These deficiencies are screened for in all newborns in the United States and several other countries. Biotinidase deficiency has an overall incidence of about 1:60 000 newborns. In California, biotinidase deficiency has a higher incidence in Hispanics of Mexican descent. The disorder has been found worldwide in all populations and ethnic groups.
Biotinidase deficiency can be profound or partial; profound and partial deficiencies of biotinidase are the most common forms of the multiple carboxylase-related deficiencies.
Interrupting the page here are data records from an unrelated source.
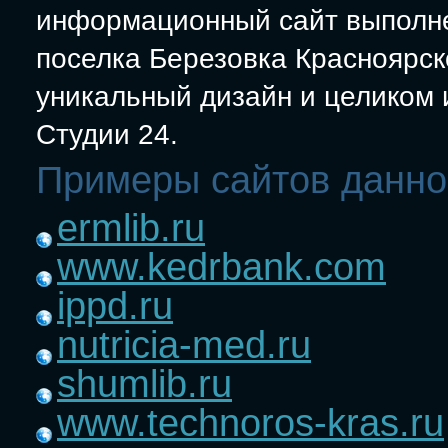
информационный сайт выполне
поселка Березовка Красноярск
уникальный дизайн и целиком
Студии 24.
Примеры сайтов данно
ermlib.ru
www.kedrbank.com
ippd.ru
nutricia-med.ru
shumlib.ru
www.technoros-kras.ru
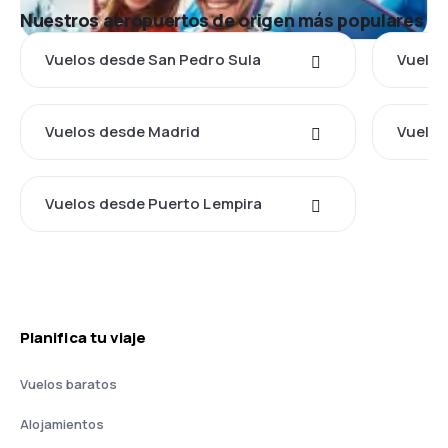
Nuestros aeropuertos de origen más populares
Vuelos desde San Pedro Sula
Vuelo
Vuelos desde Madrid
Vuelos
Vuelos desde Puerto Lempira
Planifica tu viaje
Vuelos baratos
Alojamientos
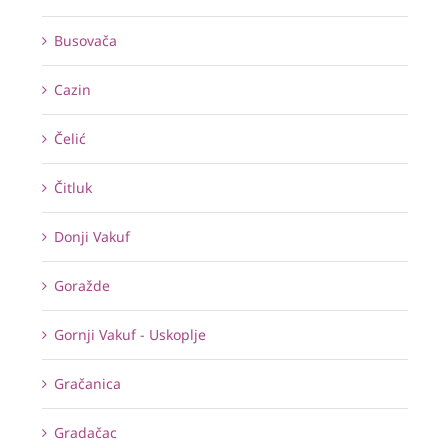
Busovača
Cazin
Čelić
Čitluk
Donji Vakuf
Goražde
Gornji Vakuf - Uskoplje
Gračanica
Gradačac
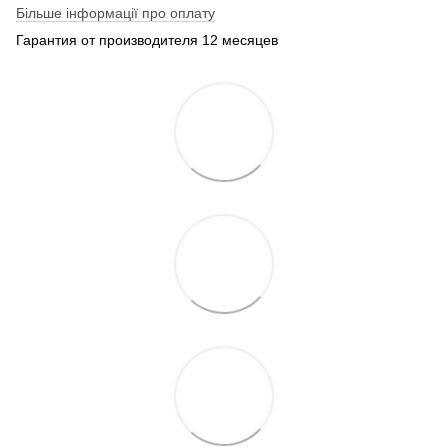
Більше інформації про оплату
Гарантия от производителя 12 месяцев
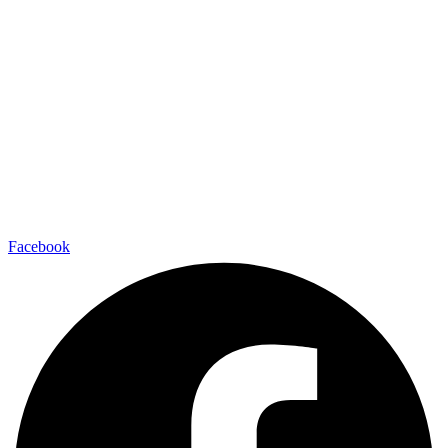
Facebook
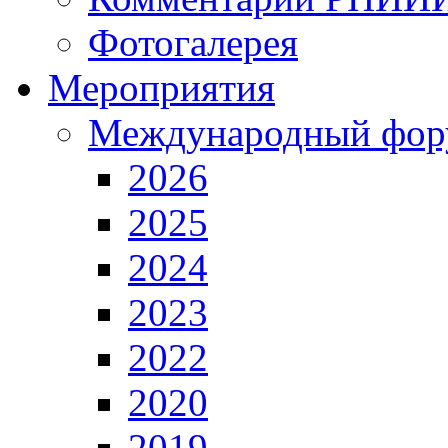
Фотогалерея
Мероприятия
Международный фор
2026
2025
2024
2023
2022
2020
2019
Profound biotinidase deficiency – Mean age of onset is 3.5 months; onset often occurs by 1 week of age. If untreated, patients may develop the following:
- Seizures (often myoclonic) and hypotonia
- Sensorineural deafness, ataxia and optic atrophy, and developmental delay
- Hyperventilation, respiratory stridor, and apnea
- Alopecia (rarely, trichorrhexis changes have been reported in remaining hairs)
- Perioral and periorificial eruptions than can be generalized, cutaneous Candida infections, and conjunctivitis
- Metabolic changes including keto-lactic acidosis, organic aciduria and increased ammonia levels, and hypoglycemia
Holocarboxylase synthetase deficiency and defects in the other carboxylases are often detected by neonatal screening programs analyzing organic acids.